Le premier anneau mis en service à Orsay en 1967, ACO, recevait des faisceaux d'électrons et de positons d'une énergie de 0,5 GeV, ce qui limitait ses possibilités. L'équipe qui l'avait construit élabora un projet baptisé Coppélia, avec lequel les faisceaux, circulant dans deux anneaux, monteraient à 3 GeV. Faute de crédits, il s'avéra impossible de construire un bâtiment qui abriterait Coppélia. On se rabattit sur une salle ronde où se déroulaient jusqu'alors diverses expériences de physique utilisant l'accélérateur, et que sa forme avait fait surnommer l'igloo.

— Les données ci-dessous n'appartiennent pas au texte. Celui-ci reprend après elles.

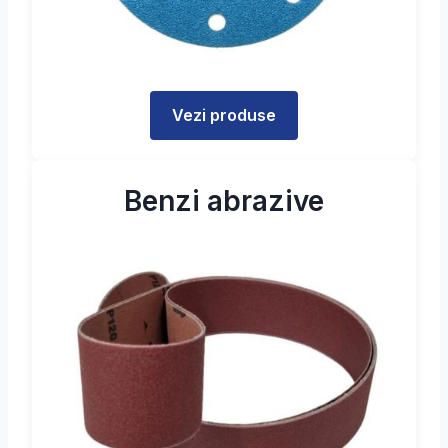
Vezi produse
Benzi abrazive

Pour faire entrer la machine dans ce logis étriqué, on réduisit son diamètre, et du même coup l'énergie des faisceaux, ramenée à 1,8 GeV. De toute manière, le manque de crédits avait arrêté les expériences avec l'accélérateur. Et Coppélia devint plus modestement DCI, Dispositif de collisions dans l'igloo.

Oméga prime

La construction du DCI commence en 1975. Le premier anneau est opératoire en juin 1976, mais, toujours pour des raisons budgétaires, au lieu des détecteurs de particules spécialement prévus, il n'est muni que d'un détecteur récupéré sur l'ancien anneau ACQ. Cependant, dès les premières expériences, les physiciens du laboratoire d'Orsay repèrent la particule J/psi. Puis alors en janvier 1977, éclate la nouvelle : dans les collisions électrons-positons, l'équipe d'Orsay a identifié une résonance (particule à durée de vie trop brève pour être directement détectée) se résolvant en cinq mésons pi ou pions. Ce méson vecteur (ainsi nommé parce qu'il sert d'intermédiaire fugace aux produits de la collision) est probablement une résonance, oméga prime, prévue par la théorie des quarks, d'une particule bien connue, le méson oméga. Le modèle des quarks reçoit ainsi une nouvelle confirmation.

Intensité

Le groupe d'Orsay continue à chercher d'autres mésons du même type, également prévus par la théorie. À défaut de Coppélia, qui aurait donné à la France un des plus puissants anneaux de collision électrons-positons existant dans le monde, on attend d'autres bons résultats du DCI avec l'entrée en service du deuxième anneau, prévue pour le courant de 1977. Ce système des deux anneaux (unique au monde) permet de stocker des faisceaux beaucoup plus intenses. Dans un anneau isolé, lorsque des faisceaux de particules de charge électrique opposée se croisent, il naît des forces qui tendent à les dévier de leur trajectoire, ce qui oblige à ne pas dépasser une certaine limite de luminosité. En utilisant deux anneaux qui ont des zones communes pour les collisions, on fait venir, d'un côté, un faisceau formé par la réunion des électrons qui tournent dans l'anneau du haut et des positons qui tournent dans celui du bas et, du côté opposé, un faisceau formé des positons venus d'en haut et des électrons d'en bas. Chacun de ces faisceaux est globalement neutre, et il n'y a pas de perturbations, donc pas de limite imposée, de ce fait, à l'intensité.

Quarks libres

Un nouvel épisode (peut-être décisif) de la chasse aux quarks a été présenté au congrès annuel de la Société américaine de physique, fin mai, par trois chercheurs de l'université Stanford en Californie, William Fairbank, Arthur Hébard et Georges Larue.